Nicht vereinbar mit den Werten der EU: Der Chef des Bündnisses europäischer Mitte-Rechts-Parteien richtet klare Worte an den türkischen Präsidenten Erdogan. Gibt es nun auch konkrete Konsequenzen?
Der EVP-Vorsitzende und CSU-Vize Manfred Weber sieht angesichts der Inhaftierung des türkischen Oppositionspolitikers Ekrem Imamoglu die Grundlagen für die Zusammenarbeit mit der Regierung von Staatschef Recep Tayyip Erdogan in Gefahr. „Die EU will eine enge Partnerschaft mit der Türkei, das kann aber nur auf Basis gemeinsamer Werte funktionieren“, sagte der Spitzenpolitiker der Deutschen Presse-Agentur. Die Justiz als politische Waffe zu verwenden, sei mit diesen Werten nicht vereinbar.

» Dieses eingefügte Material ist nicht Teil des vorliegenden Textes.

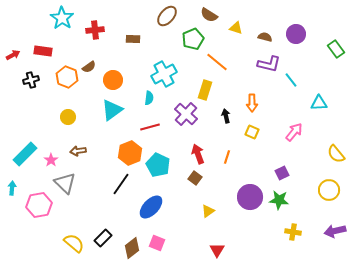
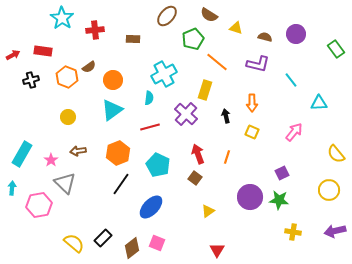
purple L-shape at (269, 64): moved 11 px left
orange hexagon at (130, 153): moved 12 px left
cyan rectangle at (25, 154): moved 3 px left; rotated 15 degrees counterclockwise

„Erdogans Türkei ist auf dem falschen Weg“, kritisierte Weber, der mit der EVP-Fraktion die größte Abgeordnetengruppe im Europäischen Parlament führt. Rechtsstaatlichkeit und Demokratie drohten beschädigt zu werden.
Der türkische Oppositionspolitiker Imamoglu war in der vergangenen Woche wegen Vorwürfen im Zusammenhang mit Terror- und Korruptionsermittlungen festgenommen und dann in seiner Funktion als Istanbuler Bürgermeister abgesetzt worden. Er galt bislang als der aussichtsreichste politische Herausforderer von Erdogan bei der für 2028 angesetzten Wahl und wurde von der größten Oppositionspartei auch als Kandidat aufgestellt. Imamoglu bestreitet alle Vorwürfe und wirft der Regierung vor, ihn mit den Ermittlungen politisch kaltstellen zu wollen.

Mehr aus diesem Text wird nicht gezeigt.